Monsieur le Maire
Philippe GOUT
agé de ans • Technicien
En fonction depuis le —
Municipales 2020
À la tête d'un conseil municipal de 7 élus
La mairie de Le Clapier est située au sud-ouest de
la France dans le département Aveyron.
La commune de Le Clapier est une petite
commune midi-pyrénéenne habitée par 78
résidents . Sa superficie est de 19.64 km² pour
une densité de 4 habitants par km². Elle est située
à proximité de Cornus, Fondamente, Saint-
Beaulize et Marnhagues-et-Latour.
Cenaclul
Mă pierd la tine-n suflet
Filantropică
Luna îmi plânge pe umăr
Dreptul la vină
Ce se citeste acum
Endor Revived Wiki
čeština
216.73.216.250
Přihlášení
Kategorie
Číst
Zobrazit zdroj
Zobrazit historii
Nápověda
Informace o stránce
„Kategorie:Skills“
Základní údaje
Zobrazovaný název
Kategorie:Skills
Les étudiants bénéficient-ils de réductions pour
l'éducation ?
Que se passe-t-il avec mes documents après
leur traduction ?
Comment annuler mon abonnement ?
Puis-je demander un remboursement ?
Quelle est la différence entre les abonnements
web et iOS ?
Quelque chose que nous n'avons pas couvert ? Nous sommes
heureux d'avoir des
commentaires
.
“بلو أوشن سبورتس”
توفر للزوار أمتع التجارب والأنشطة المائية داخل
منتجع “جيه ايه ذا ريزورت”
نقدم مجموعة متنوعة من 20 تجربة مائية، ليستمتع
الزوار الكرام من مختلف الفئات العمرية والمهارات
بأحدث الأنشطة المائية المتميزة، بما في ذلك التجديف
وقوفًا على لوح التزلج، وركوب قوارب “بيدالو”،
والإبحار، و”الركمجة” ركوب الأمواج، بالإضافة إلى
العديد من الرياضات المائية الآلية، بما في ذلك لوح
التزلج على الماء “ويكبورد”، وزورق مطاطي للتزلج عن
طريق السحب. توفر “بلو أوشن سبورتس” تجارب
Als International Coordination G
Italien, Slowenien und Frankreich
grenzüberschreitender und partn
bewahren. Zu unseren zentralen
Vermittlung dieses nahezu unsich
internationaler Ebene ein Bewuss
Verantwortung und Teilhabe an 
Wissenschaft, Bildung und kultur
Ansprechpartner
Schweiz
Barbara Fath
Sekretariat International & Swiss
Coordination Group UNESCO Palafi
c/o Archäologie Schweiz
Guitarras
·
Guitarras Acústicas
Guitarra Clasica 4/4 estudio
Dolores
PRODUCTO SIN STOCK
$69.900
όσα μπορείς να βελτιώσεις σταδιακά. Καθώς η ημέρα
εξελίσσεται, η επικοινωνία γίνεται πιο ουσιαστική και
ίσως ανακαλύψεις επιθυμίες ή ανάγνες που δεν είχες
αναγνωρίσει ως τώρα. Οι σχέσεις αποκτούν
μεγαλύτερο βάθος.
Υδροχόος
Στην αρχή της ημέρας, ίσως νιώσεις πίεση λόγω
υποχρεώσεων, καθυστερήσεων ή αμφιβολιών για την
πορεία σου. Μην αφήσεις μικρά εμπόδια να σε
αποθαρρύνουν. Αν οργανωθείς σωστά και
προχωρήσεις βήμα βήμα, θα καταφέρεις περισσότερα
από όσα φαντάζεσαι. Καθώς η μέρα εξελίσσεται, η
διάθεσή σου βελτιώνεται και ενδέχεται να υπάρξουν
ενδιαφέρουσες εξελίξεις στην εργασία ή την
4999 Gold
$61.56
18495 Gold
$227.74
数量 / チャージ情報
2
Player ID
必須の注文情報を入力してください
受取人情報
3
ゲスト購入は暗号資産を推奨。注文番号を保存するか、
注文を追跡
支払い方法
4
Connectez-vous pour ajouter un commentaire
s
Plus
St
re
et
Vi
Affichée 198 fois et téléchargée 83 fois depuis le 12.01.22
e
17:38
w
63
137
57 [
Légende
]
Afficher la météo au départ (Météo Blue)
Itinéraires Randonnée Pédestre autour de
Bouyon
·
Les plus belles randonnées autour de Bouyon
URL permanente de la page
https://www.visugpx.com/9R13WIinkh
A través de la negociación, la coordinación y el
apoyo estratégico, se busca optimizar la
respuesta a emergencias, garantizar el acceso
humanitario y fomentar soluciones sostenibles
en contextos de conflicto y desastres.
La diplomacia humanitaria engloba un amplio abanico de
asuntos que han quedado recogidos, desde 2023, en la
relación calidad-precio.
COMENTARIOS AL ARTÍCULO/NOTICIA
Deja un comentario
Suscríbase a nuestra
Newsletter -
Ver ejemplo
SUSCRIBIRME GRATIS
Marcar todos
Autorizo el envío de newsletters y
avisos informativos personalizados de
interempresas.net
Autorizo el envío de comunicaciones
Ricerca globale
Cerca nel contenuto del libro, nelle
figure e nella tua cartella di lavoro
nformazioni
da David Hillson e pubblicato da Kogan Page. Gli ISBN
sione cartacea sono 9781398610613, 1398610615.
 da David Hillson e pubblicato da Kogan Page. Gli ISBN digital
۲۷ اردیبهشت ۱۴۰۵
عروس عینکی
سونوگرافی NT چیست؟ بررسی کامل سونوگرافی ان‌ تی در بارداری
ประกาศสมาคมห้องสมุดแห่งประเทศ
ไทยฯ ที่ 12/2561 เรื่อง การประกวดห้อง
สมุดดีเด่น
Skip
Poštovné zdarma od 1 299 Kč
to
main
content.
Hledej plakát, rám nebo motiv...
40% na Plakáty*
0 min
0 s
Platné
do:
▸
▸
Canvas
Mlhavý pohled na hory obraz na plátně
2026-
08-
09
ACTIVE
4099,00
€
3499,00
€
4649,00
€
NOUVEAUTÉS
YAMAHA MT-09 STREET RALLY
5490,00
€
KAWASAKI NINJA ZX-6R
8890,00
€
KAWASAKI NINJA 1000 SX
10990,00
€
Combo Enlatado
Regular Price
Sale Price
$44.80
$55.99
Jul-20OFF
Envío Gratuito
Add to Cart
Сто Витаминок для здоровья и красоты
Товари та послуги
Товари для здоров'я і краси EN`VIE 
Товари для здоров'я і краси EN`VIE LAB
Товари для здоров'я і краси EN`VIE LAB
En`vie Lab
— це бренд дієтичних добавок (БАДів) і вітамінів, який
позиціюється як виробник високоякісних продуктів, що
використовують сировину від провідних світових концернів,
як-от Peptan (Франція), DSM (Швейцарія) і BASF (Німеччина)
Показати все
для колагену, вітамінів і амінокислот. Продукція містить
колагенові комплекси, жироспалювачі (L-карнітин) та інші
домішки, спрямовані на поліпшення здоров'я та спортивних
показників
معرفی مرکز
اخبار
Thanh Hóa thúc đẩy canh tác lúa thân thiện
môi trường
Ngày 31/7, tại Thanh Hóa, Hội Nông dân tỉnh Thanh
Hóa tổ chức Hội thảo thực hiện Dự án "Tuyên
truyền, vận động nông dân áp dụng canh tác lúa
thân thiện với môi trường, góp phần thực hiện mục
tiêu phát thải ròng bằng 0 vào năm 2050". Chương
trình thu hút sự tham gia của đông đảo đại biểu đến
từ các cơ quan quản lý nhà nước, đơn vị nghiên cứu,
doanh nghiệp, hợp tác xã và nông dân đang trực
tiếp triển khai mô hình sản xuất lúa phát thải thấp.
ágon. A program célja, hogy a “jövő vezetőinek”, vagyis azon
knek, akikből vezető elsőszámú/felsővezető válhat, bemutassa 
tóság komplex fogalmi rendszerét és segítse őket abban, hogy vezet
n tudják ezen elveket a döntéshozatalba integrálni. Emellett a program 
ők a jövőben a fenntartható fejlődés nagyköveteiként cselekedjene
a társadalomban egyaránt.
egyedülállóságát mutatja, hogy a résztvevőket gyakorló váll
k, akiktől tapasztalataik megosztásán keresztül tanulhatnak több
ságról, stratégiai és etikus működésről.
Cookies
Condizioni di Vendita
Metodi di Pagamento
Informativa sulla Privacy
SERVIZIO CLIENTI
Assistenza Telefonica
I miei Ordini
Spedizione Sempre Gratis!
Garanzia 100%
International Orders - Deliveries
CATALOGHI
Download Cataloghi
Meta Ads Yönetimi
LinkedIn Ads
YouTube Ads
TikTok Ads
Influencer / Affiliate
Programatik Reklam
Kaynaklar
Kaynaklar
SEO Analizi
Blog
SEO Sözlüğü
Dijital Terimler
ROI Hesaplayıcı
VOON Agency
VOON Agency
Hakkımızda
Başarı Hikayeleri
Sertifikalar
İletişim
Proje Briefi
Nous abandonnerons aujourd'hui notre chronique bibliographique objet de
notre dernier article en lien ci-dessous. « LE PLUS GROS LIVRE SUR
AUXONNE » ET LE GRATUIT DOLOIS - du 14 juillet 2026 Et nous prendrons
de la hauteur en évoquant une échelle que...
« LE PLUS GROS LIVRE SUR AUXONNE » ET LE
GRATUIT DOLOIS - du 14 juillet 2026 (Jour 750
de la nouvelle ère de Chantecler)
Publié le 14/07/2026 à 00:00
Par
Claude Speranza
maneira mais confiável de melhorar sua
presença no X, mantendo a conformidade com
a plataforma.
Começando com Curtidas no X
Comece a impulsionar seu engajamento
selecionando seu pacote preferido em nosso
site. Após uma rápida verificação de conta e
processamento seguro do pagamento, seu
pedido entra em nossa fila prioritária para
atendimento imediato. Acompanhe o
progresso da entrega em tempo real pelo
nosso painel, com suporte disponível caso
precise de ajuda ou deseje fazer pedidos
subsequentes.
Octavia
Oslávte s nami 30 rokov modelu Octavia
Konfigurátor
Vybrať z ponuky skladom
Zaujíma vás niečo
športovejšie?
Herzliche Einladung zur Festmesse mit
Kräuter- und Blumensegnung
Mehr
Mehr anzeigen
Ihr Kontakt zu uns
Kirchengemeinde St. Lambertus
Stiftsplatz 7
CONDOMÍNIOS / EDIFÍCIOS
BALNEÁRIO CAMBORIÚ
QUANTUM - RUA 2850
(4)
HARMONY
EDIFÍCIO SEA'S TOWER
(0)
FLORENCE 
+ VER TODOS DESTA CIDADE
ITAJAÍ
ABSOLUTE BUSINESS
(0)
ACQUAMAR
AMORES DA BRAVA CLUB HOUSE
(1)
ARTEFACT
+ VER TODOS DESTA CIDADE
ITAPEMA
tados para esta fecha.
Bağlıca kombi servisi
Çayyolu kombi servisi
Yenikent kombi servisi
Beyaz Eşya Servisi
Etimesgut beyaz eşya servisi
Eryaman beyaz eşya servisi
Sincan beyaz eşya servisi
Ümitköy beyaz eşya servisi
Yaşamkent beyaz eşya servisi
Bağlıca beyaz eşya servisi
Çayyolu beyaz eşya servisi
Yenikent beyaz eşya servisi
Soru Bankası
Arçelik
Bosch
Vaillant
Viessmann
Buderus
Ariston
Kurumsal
┄┄┄┄┄┄┄┄┄┄
WORK ORDER: Return exactly the lines that run from the top of the listing above to the line containing "Luna îmi plânge pe umăr", please, keeping both end lines and leaving out everything else.

TASK SOLUTION:
Monsieur le Maire
Philippe GOUT
agé de ans • Technicien
En fonction depuis le —
Municipales 2020
À la tête d'un conseil municipal de 7 élus
La mairie de Le Clapier est située au sud-ouest de
la France dans le département Aveyron.
La commune de Le Clapier est une petite
commune midi-pyrénéenne habitée par 78
résidents . Sa superficie est de 19.64 km² pour
une densité de 4 habitants par km². Elle est située
à proximité de Cornus, Fondamente, Saint-
Beaulize et Marnhagues-et-Latour.
Cenaclul
Mă pierd la tine-n suflet
Filantropică
Luna îmi plânge pe umăr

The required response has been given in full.